There is no doubt that the traditional workplace has changed in a major way in the last few years. About half of companies now have remote workers. This means that managing a team looks different from what it ever did before. Facilitating the best of what a team has to offer, the synergies, the camaraderie, the collaboration, looks and feels different. It is sometimes difficult.
Those who manage remote teams are learning how to keep teams engaged and motivated, even as they work in isolation. Here are some of the techniques they are employing to keep their employees on track.
Regular Touch-Base Meetings
Working in the office made it easy and natural to casually ask questions, double-check information, and get feedback from colleagues. That ease made collaboration and the sharing of ideas more convenient. Managers who want to keep the teamwork going need to create situations in which employees have the chance to talk informally about work.
Scheduling a daily touch-base meeting , set up not to accomplish a specific task, but rather just to get aligned on the day, is vital. These daily meetings should be short and predictable. Every team member should know that this meeting is where they will be briefed or reminded about the big picture for the day and have the opportunity to make comments or ask questions about things the team is working on. To be clear, this is not a time to get into the details about how to accomplish a project, but rather a time to discuss teamwork in general.
Practice Great Communication
In-person, co-workers can hear each other’s voice inflections, see body language, and generally understand more of the intent behind what someone is saying.

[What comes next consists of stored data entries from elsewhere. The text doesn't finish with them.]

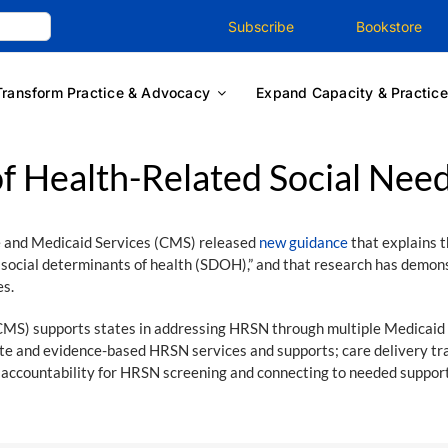
Subscribe
Bookstore
Transform Practice & Advocacy
Expand Capacity & Practice
f Health-Related Social Nee
 and Medicaid Services (CMS) released
new guidance
that explains t
of social determinants of health (SDOH),” and that research has de
es.
CMS) supports states in addressing HRSN through multiple Medicaid
riate and evidence-based HRSN services and supports; care delivery t
accountability for HRSN screening and connecting to needed support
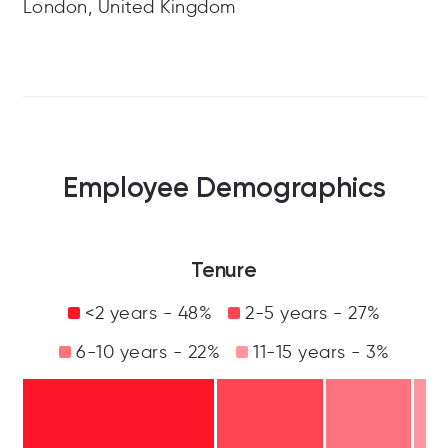
London, United Kingdom
Employee Demographics
Tenure
<2 years - 48%
2-5 years - 27%
6-10 years - 22%
11-15 years - 3%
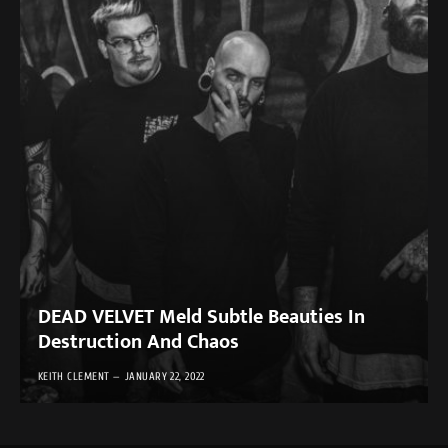
DEAD VELVET Meld Subtle Beauties In
Destruction And Chaos
KEITH CLEMENT
JANUARY 22, 2022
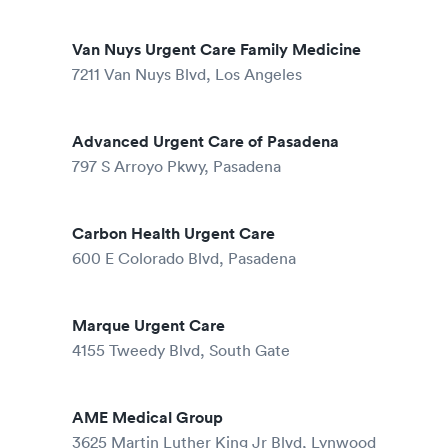
Van Nuys Urgent Care Family Medicine
7211 Van Nuys Blvd, Los Angeles
Advanced Urgent Care of Pasadena
797 S Arroyo Pkwy, Pasadena
Carbon Health Urgent Care
600 E Colorado Blvd, Pasadena
Marque Urgent Care
4155 Tweedy Blvd, South Gate
AME Medical Group
3625 Martin Luther King Jr Blvd, Lynwood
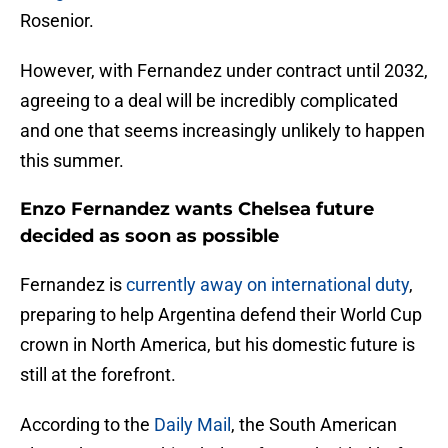
Rosenior.
However, with Fernandez under contract until 2032,
agreeing to a deal will be incredibly complicated
and one that seems increasingly unlikely to happen
this summer.
Enzo Fernandez wants Chelsea future
decided as soon as possible
Fernandez is
currently away on international duty
,
preparing to help Argentina defend their World Cup
crown in North America, but his domestic future is
still at the forefront.
According to the
Daily Mail
, the South American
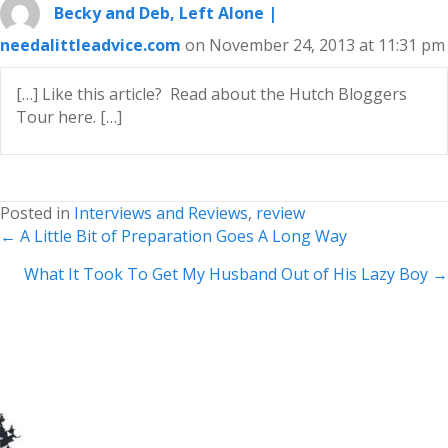
Becky and Deb, Left Alone |
needalittleadvice.com
on November 24, 2013 at 11:31 pm
[…] Like this article? Read about the Hutch Bloggers
Tour here. […]
Posted in
Interviews and Reviews
,
review
Posts
← A Little Bit of Preparation Goes A Long Way
navigation
What It Took To Get My Husband Out of His Lazy Boy →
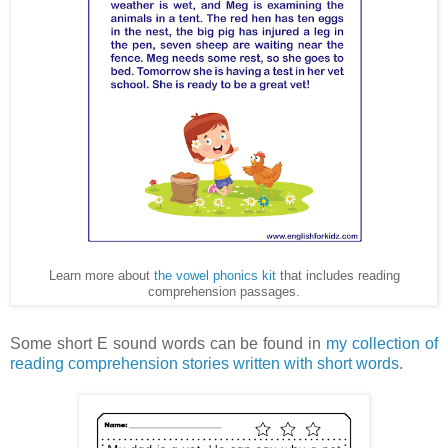
Learn more about
the vowel phonics kit
that includes reading
comprehension passages.
Some short E sound words can be found in
my collection of
reading comprehension stories written with short words
.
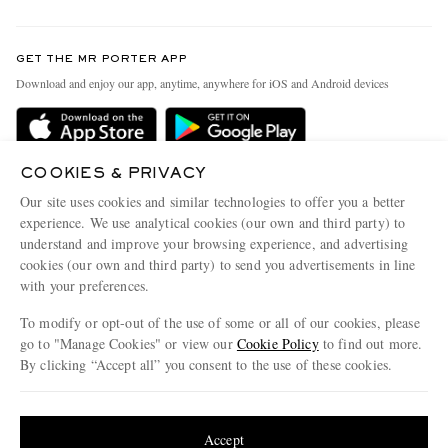
Return An Item
Contact Us
Discover MR PORTER
GET THE MR PORTER APP
Exchanges & Returns
People & Planet
Download and enjoy our app, anytime, anywhere for iOS and Android devices
Delivery
Sustainability Strategy
Holiday Orders
MR PORTER Health In Mind
Terms & Conditions
COOKIES & PRIVACY
MR PORTER REWARDS
Our site uses cookies and similar technologies to offer you a better
Privacy Policy
MR PORTER ACCEPTS
Affiliates
experience. We use analytical cookies (our own and third party) to
understand and improve your browsing experience, and advertising
Cookie Policy
Careers
cookies (our own and third party) to send you advertisements in line
Cookie Center
Our Apps
with your preferences.
Modern Slavery Statement
To modify or opt-out of the use of some or all of our cookies, please
go to "Manage Cookies" or view our
Cookie Policy
to find out more.
Investor Relations
By clicking “Accept all” you consent to the use of these cookies.
NET‑A‑PORTER.COM sells must-have luxury fashion from over 900 of the world's
Press & Events
most coveted designers
Update your location to see products and content relevant to you
Shop on NET-A-PORTER
United States
(
$
USD
)
Accept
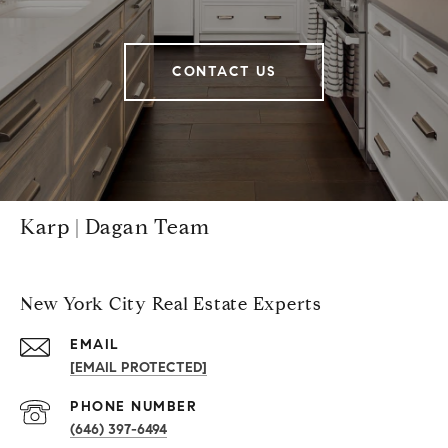
CONTACT US
Karp | Dagan Team
New York City Real Estate Experts
EMAIL
[EMAIL PROTECTED]
PHONE NUMBER
(646) 397-6494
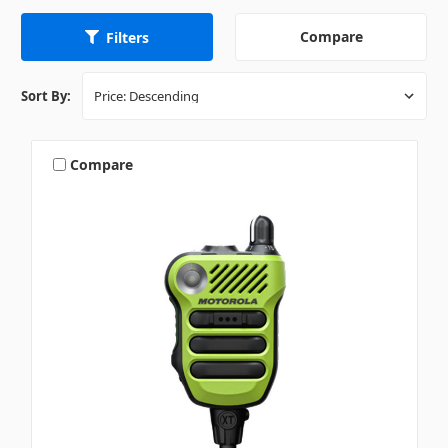
Compare
Filters
Sort By:
Compare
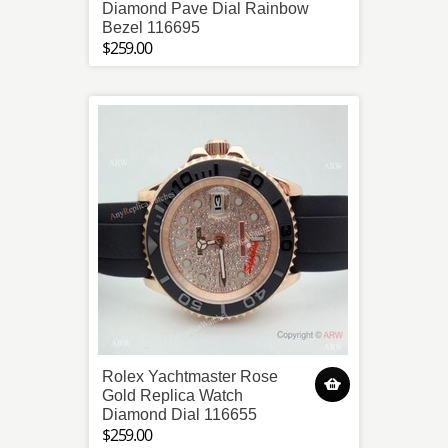
Diamond Pave Dial Rainbow
Bezel 116695
$259.00
Rolex Yachtmaster Rose
Gold Replica Watch
Diamond Dial 116655
$259.00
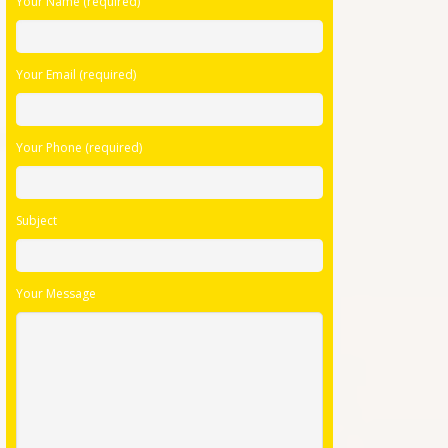
Your Name (required)
leave
this
field
Your Email (required)
empty.
Your Phone (required)
Subject
Your Message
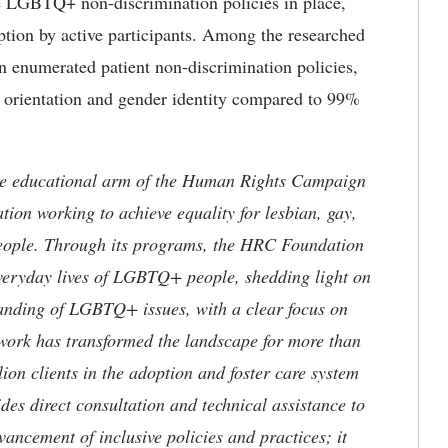
ve LGBTQ+ non-discrimination policies in place,
option by active participants. Among the researched
in enumerated patient non-discrimination policies,
l orientation and gender identity compared to 99%
e educational arm of the Human Rights Campaign
tion working to achieve equality for lesbian, gay,
eople. Through its programs, the HRC Foundation
everyday lives of LGBTQ+ people, shedding light on
tanding of LGBTQ+ issues, with a clear focus on
 work has transformed the landscape for more than
lion clients in the adoption and foster care system
s direct consultation and technical assistance to
vancement of inclusive policies and practices; it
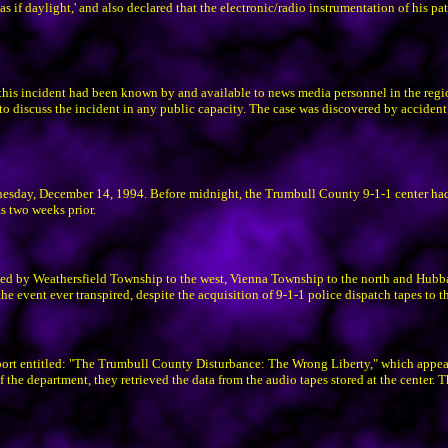
as if daylight,' and also declared that the electronic/radio instrumentation of his pat
 this incident had been known by and available to news media personnel in the regi
 to discuss the incident in any public capacity. The case was discovered by acciden
dnesday, December 14, 1994. Before midnight, the Trumbull County 9-1-1 center ha
as two weeks prior.
ded by Weathersfield Township to the west, Vienna Township to the north and Hubb
 event ever transpired, despite the acquisition of 9-1-1 police dispatch tapes to th
ort entitled: "The Trumbull County Disturbance: The Wrong Liberty," which appeared
of the department, they retrieved the data from the audio tapes stored at the center. 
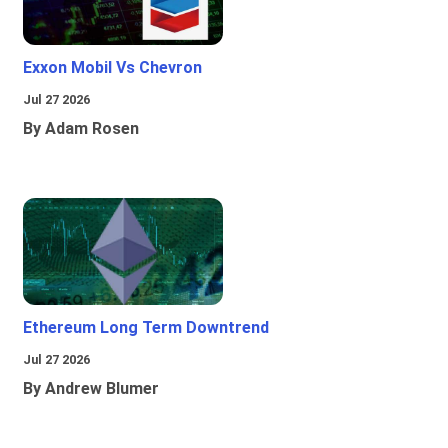
Exxon Mobil Vs Chevron
Jul 27 2026
By Adam Rosen
Ethereum Long Term Downtrend
Jul 27 2026
By Andrew Blumer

Communicating through a computer screen takes away all those context clues. It’s really easy to misinterpret someone’s tone when you read a text or email.
The solution is to take zero shortcuts when it comes to communication . Don’t rush the email. Write in complete sentences. Avoid shorthand and abbreviations. Make it clear that if anyone has any questions, they are welcome and encouraged to ask. Thank employees who take the time to verify and clarify instructions.
Working from home might feel, to some employees, like they are always at work or that there are no boundaries for when to send emails. Being connected 24/7 should not make the team feel obligated to be available for work 24/7. Clearly communicate what the expectations are for when employees should be sending messages and also the timing of when they should be responding. For example, employees should respond within 3 hours of receiving a message between 9 a.m. and 5 p.m., but have no obligation to respond outside of those hours.
These rules will help the people communicating information and receiving information. They have the added benefit of building trust among team members and of making employees feel appreciated by the company.
Give Them the Right Tools
Technology tools that help the team work as a team are the most important investment a company can make when it has remote employees. It’s not a place to scrimp. Companies are wise to look into software hosting services that allow any computer from any location to share desktop features, access to software, and the ability to work on shared documents. A good software hosting company will also provide security from hacking, cyber-attacks, and guard logins.
Having the right technology is so crucial that it should be a regular topic of conversation among teams and managers. Managers should regularly poll employees about how their current technology is meeting or not meeting their needs.
Focus on Big Picture
Even when everyone worked in the same office, managers understood that employees all have their own personalities, challenges, and styles. The era of working from home only adds to those differences. Not only do workers come to the job with their own personal uniqueness, but they now also bring their home lives to work, literally.
Some employees may live in areas with inconsistent internet connections. They may have pets, relatives, roommates, or alternative living arrangements. Their living space may not have the capacity for a dedicated workspace. They may live somewhere where getting some quiet or privacy is a struggle.
The way managers can combat these special needs is to shift the focus of work towards goals and deadlines, rather than pacing. Managers need to be more flexible. It’s not even possible to micromanage remote teams, so why try? Does it really matter if an employee is going to be distracted by his kids getting off the bus every afternoon as long as he puts in the time and effort to get his work done on time?
Remind the team why they are doing what they are doing. Understanding the purpose of the work is a huge motivator and will drive better performance.